Jon Silberhorn II is usually up before the sun. Every day, he says goodbye to his wife and four young children to be on the Missouri S&T campus early for his 8 a.m. lectures. But he’s not teaching the classes. He is taking them.
The junior from St. Peters, Mo., is studying mechanical engineering to support his family in a career he’s always been interested in. Silberhorn’s associate’s degree in electronics was not supporting his family and left him working odd jobs to make ends meet. He’s been a cook at the Ritz Carlton Hotel, manager of a Radio Shack, a business-to-business salesman and a server at the Boeing Leadership Center.

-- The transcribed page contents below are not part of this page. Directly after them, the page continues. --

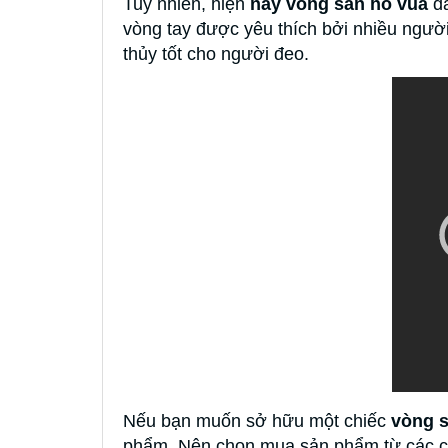
Tuy nhiên, hiện
nay vòng san hô vua
đã
vòng tay được yêu thích bởi nhiều ngườ
thủy tốt cho người đeo.
Nếu bạn muốn sở hữu một chiếc
vòng s
phẩm. Nên chọn mua sản phẩm từ các c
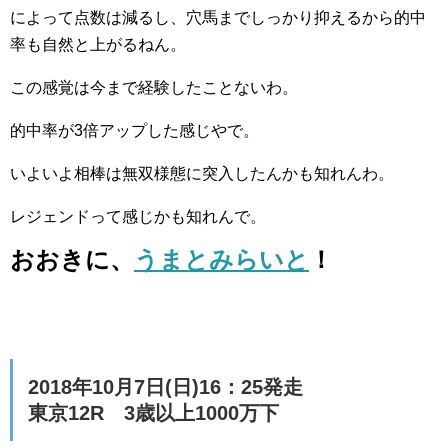
によって点数は減るし、穴馬までしっかり抑えるから的中
率も自然と上がるねん。
この感覚は今まで経験したことないわ。
的中率が3倍アップした感じやで。
いよいよ相棒は無双様態に突入したんかも知れんわ。
レジェンドって感じかも知れんで。
おおきに、
うまとみらいと
！
2018年10月7日(日)16：25発走
東京12R 3歳以上1000万下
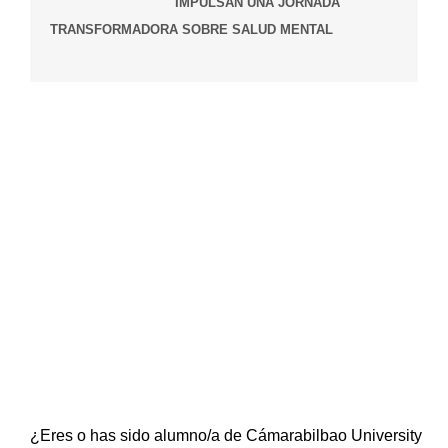
IMPULSAN UNA JORNADA
TRANSFORMADORA SOBRE SALUD MENTAL
NEWSLETTER
CUBS
Suscríbete a nuestra newsletter y mantente al día de
todo lo que ocurre en la Escuela Universitaria
¿Eres o has sido alumno/a de Cámarabilbao University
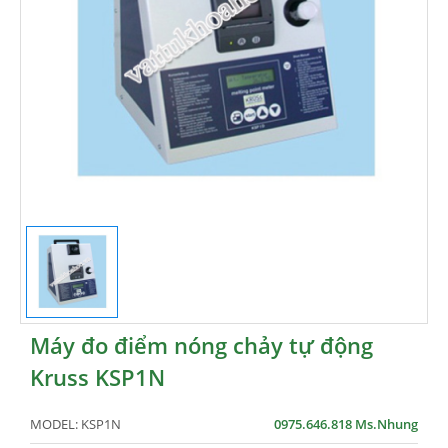
Máy đo điểm nóng chảy tự động
Kruss KSP1N
MODEL:
KSP1N
0975.646.818 Ms.Nhung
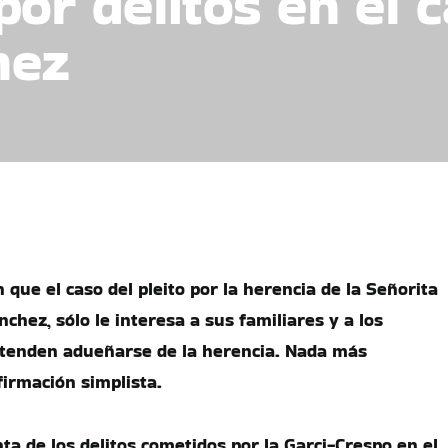
por delitos en el 
hez
que el caso del pleito por la herencia de la Señorita
hez, sólo le interesa a sus familiares y a los
tenden adueñarse de la herencia. Nada más
firmación simplista.
ta de los delitos cometidos por la Garci-Crespo en el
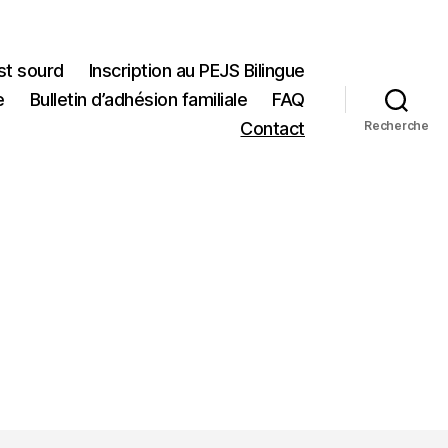
st sourd
Inscription au PEJS Bilingue
e
Bulletin d’adhésion familiale
FAQ
Contact
Recherche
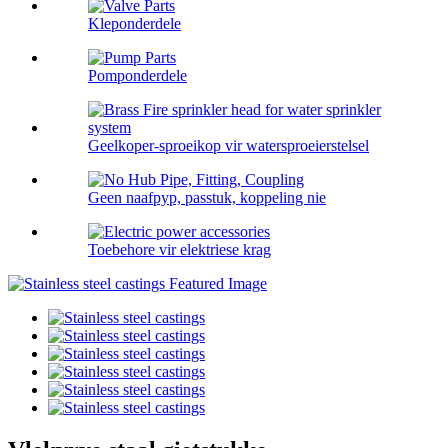
Kleponderdele
Pomponderdele
Geelkoper-sproeikop vir watersproeierstelsel
Geen naafpyp, passtuk, koppeling nie
Toebehore vir elektriese krag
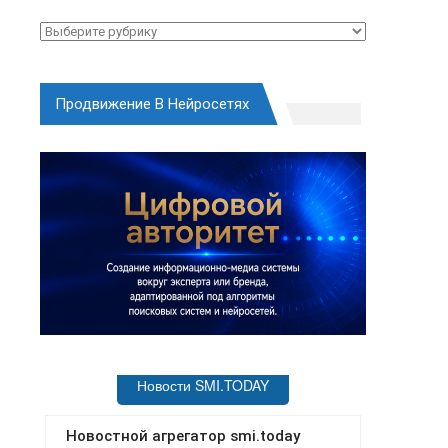
Рубрики
Продвижение В Нейросетях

A co-worker at the Boeing Leadership Center prodded, “I know why I am here, but why are you, Jon?” With this little push, Silberhorn enrolled in introduction to engineering at St. Charles Community College (SCC) and earned an A. After completing his general education classes, Silberhorn made the tough decision to move his family to Rolla so he could attend S&T.
For Silberhorn, uprooting his family was the hardest part of the transition. “We made friends in St. Peters and knew who to call to babysit the kids or borrow tools from,” he says. “When we got to Rolla we knew no one; we had to start all over.”
It is a constant battle for balance between family and school, but Silberhorn is managing it all and doing well in his classes. “It is really tough when I have little ones that scream ‘daddy’ when I walk in the door,” Silberhorn says. “Family has to be number one, but my time has to be a balance between school and family.”
Despite the challenges of being a returning and transfer student, Silberhorn knows that it will all be worth it in the end. “A degree from Missouri S&T is well valued in the engineering community,” he says.
Because of his struggles, Silberhorn is going to ensure that his children know the importance of education. “I will tell my children that no matter what, getting a degree is useful,” he says. “There is so much to learn that you can use in everyday life; learning will never hurt you.”
He has also demonstrated to them the importance of giving back. Silberhorn founded a chapter of Angel Food Ministries, which offers discounted groceries to the poor, at his former church. By the time that Silberhorn passed the leadership on to someone else, the ministry was helping to feed more than 100 families. “I want to give to the community rather than take from it,” he says.
Silberhorn hopes to eventually work in the automotive industry. But for now, he is focused on being an exceptional student and family man.